How the study was conducted:
The index began by selecting 100 countries around the world, across all continents, with comparable data on women in the workplace. To establish the level of gender parity from the highest positions of leadership, N26 calculated how many years a country has been governed by a woman since 1970, as well as the total number of women in governmental or parliamentary positions. Next, they looked at women in managerial positions, as well as data around female entrepreneurs in each country, to determine which nations help to foster the strongest female leadership opportunities and achievements.
The research then turned to the number of women in the typically male-dominated arena of STEM, focusing not only on those studying, but the percentage of women actually working in that field after graduation. Next, as all women know, fair and equal pay is one of the biggest issues prominent in the workplace, so the average salary and the gender wage gap were calculated in each country.
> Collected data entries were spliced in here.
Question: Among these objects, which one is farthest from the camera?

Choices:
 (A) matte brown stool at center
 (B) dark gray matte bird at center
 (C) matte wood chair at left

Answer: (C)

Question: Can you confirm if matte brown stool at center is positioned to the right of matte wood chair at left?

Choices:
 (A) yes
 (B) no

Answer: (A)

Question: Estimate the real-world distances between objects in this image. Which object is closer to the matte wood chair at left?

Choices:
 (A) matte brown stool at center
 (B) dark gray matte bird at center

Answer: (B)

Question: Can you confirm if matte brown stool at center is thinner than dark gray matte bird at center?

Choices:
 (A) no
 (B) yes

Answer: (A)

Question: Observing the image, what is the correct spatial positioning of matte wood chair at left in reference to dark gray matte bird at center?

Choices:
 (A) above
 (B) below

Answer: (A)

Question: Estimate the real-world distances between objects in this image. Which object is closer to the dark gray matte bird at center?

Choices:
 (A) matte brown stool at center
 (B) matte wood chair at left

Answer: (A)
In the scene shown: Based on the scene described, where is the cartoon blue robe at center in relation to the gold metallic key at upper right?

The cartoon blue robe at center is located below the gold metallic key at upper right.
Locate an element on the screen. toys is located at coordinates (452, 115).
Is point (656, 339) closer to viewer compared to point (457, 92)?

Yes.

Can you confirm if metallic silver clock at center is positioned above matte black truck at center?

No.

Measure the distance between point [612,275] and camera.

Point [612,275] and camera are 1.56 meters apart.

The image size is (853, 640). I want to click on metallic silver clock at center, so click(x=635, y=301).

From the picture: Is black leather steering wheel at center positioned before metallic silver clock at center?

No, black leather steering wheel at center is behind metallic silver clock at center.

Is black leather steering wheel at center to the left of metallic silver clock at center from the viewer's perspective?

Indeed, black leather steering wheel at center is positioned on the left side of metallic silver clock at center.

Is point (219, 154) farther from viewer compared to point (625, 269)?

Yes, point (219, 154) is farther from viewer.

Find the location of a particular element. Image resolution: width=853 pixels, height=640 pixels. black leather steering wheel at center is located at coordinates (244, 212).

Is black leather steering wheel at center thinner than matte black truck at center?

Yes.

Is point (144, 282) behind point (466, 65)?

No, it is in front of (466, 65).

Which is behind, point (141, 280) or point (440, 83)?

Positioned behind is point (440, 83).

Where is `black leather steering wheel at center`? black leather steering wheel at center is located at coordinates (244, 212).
To help highlight what this means in real terms, the “Equal Pay Day” was calculated for each nation based on the gender wage gap, revealing which day women practically work for free until the end of the year.
The data was complemented by investigating female access to education as an important indicator and enabler of opportunity, as well as legislation such as a woman’s right to divorce, workplace discrimination laws, and more. As a country’s attitude towards starting a family and how that interacts with work is a clear expression of gender parity, we included the total days of maternity leave allowed in each country.
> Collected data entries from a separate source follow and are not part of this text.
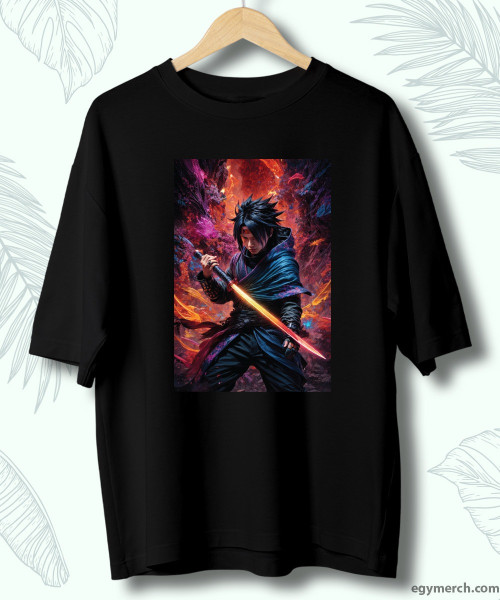 The height and width of the screenshot is (600, 500). What are the coordinates of `metal hanger rod` in the screenshot? It's located at (243, 1). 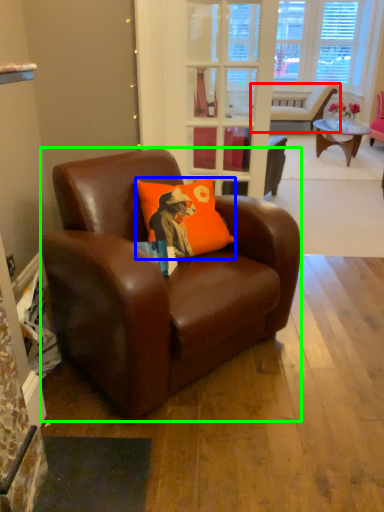 Question: Which is farther away from chair (highlighted by a red box)? pillow (highlighted by a blue box) or chair (highlighted by a green box)?

Choices:
 (A) pillow
 (B) chair

Answer: (B) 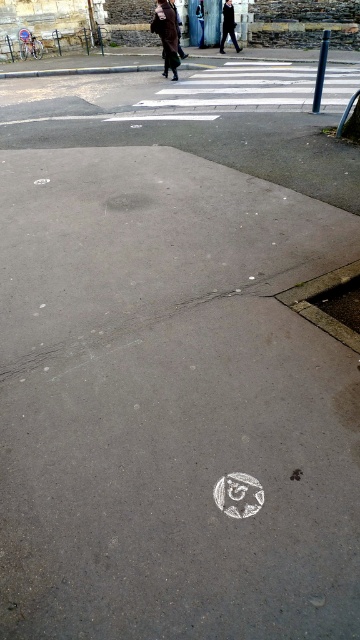 Consider the image. You are a pedestrian trying to cross the street and see the brown wool coat at upper center and the dark gray suit at center. Which person is closer to the crosswalk?

The brown wool coat at upper center is positioned under the dark gray suit at center, meaning the dark gray suit at center is closer to the crosswalk.

You are a pedestrian standing at the point labeled as point (167,35) in the image. Looking towards the circular chalk drawing, which direction should you walk to reach it?

The brown wool coat at upper center is located at point (167,35). Since the circular chalk drawing is at the center of the road section, you should walk towards the center from your current position.

You are a fashion designer observing the street scene. You notice two people wearing a brown wool coat at upper center and a dark gray suit at center. Which clothing item is taller?

The brown wool coat at upper center has a greater height compared to the dark gray suit at center, so the brown wool coat at upper center is taller. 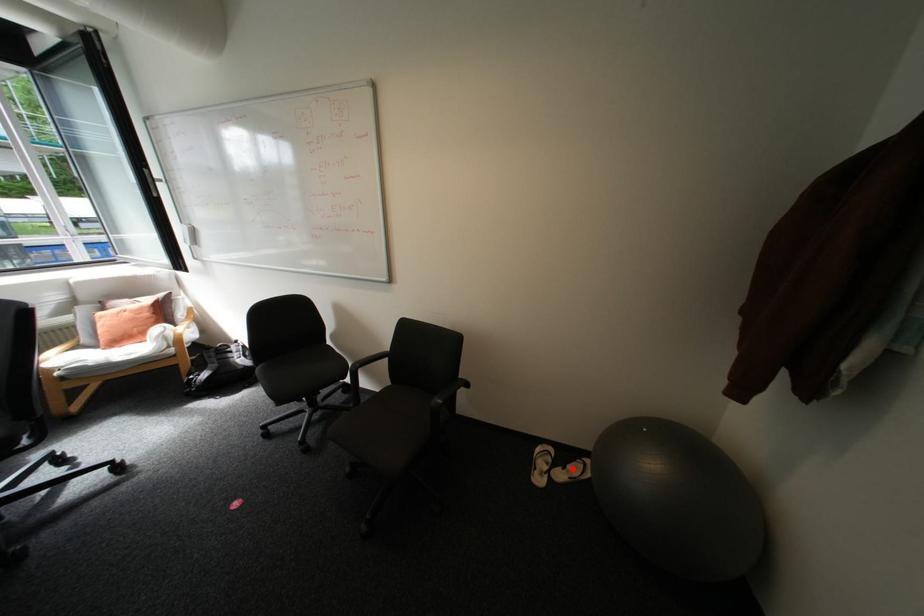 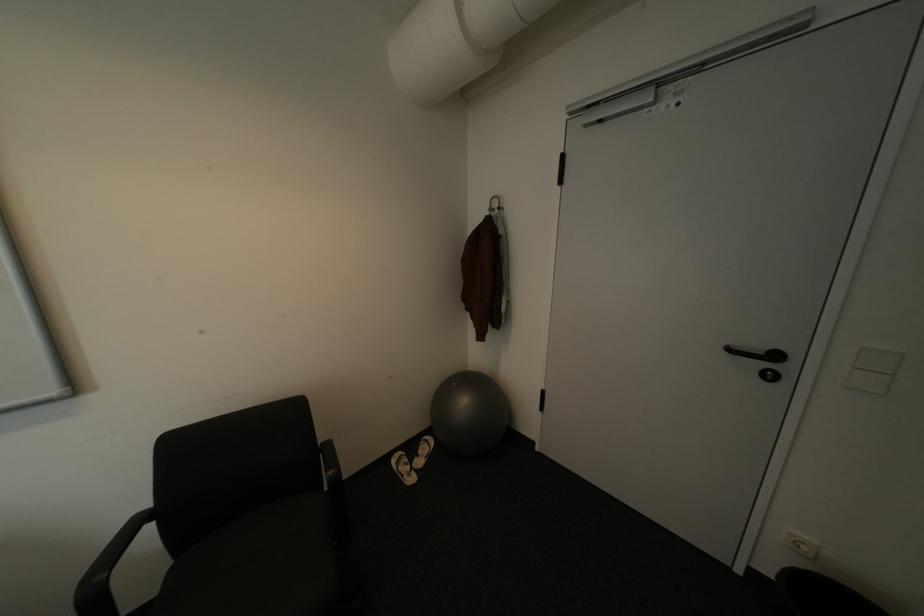 Question: I am providing you with two images of the same scene from different viewpoints. Given a red point in image1, look at the same physical point in image2. Is it:

Choices:
 (A) Closer to the viewpoint
 (B) Farther from the viewpoint

Answer: (B)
To gain a deeper understanding of the situation on a local level, N26 decided to also conduct a focused study for 12 major US cities, looking at the career achievements of women in senior government, executive and managerial positions. This included the presence of female leadership in local municipalities, top corporations, and editorial boards of local newspapers, as well as the number of companies that have at least one female founder.
The total score takes into consideration all of these data points to determine which countries and US cities are most successfully leveling the playing field, and which nations still have some way to go to improve women’s access to equal opportunities.